Output the entries in full and verbatim, pictures omitted.
=== Begin Enclosure ===
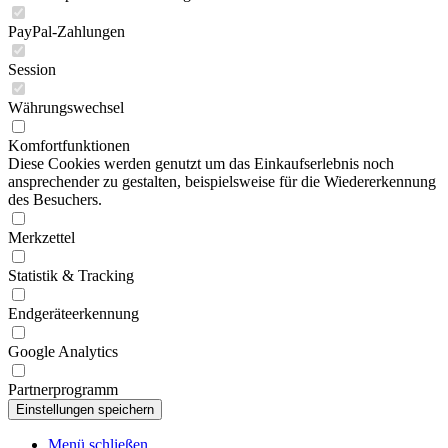
PayPal-Zahlungen
Session
Währungswechsel
Komfortfunktionen
Diese Cookies werden genutzt um das Einkaufserlebnis noch
ansprechender zu gestalten, beispielsweise für die Wiedererkennung
des Besuchers.
Merkzettel
Statistik & Tracking
Endgeräteerkennung
Google Analytics
Partnerprogramm
Menü schließen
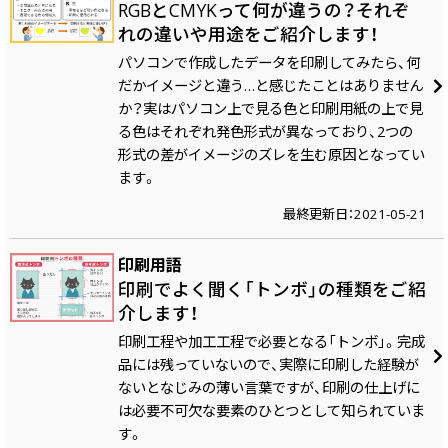
RGBとCMYKって何が違うの？それぞ
れの違いや用途をご紹介します！
パソコンで作成したデータを印刷してみたら、何
だかイメージと違う…と感じたことはありません
か？実はパソコン上で見る色と印刷用紙の上で見
る色はそれぞれ発色形式が異なっており、2つの
形式の差がイメージのズレを生む原因となってい
ます。
最終更新日：2021-05-21
印刷用語
印刷でよく聞く「トンボ」の種類をご紹
介します！
印刷工程や加工工程で必要となる「トンボ」。完成
品には残っていないので、実際に印刷した経験が
ないとなじみの薄い言葉ですが、印刷の仕上げに
は必要不可欠な要素のひとつとして知られていま
す。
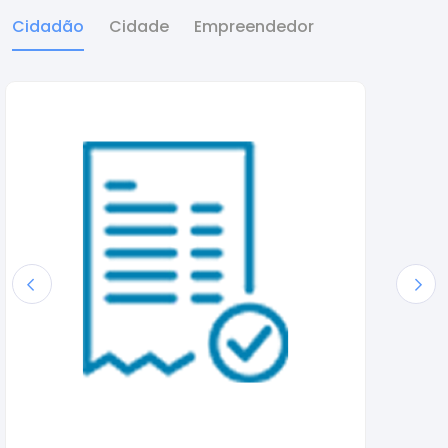
Cidadão
Cidade
Empreendedor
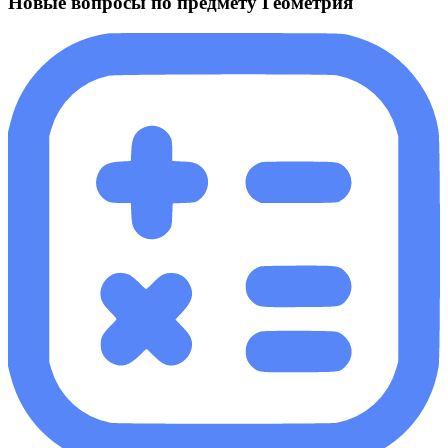
Новые вопросы по предмету Геометрия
=== End Enclosure ===
(Exercise answer)
PayPal-Zahlungen
Session
Währungswechsel
Komfortfunktionen
Diese Cookies werden genutzt um das Einkaufserlebnis noch
ansprechender zu gestalten, beispielsweise für die Wiedererkennung
des Besuchers.
Merkzettel
Statistik & Tracking
Endgeräteerkennung
Google Analytics
Partnerprogramm
Menü schließen
RGBとCMYKって何が違うの？それぞ
れの違いや用途をご紹介します！
パソコンで作成したデータを印刷してみたら、何
だかイメージと違う…と感じたことはありません
か？実はパソコン上で見る色と印刷用紙の上で見
る色はそれぞれ発色形式が異なっており、2つの
形式の差がイメージのズレを生む原因となってい
ます。
最終更新日：2021-05-21
印刷用語
印刷でよく聞く「トンボ」の種類をご紹
介します！
印刷工程や加工工程で必要となる「トンボ」。完成
品には残っていないので、実際に印刷した経験が
ないとなじみの薄い言葉ですが、印刷の仕上げに
は必要不可欠な要素のひとつとして知られていま
す。
Cidadão
Cidade
Empreendedor
Новые вопросы по предмету Геометрия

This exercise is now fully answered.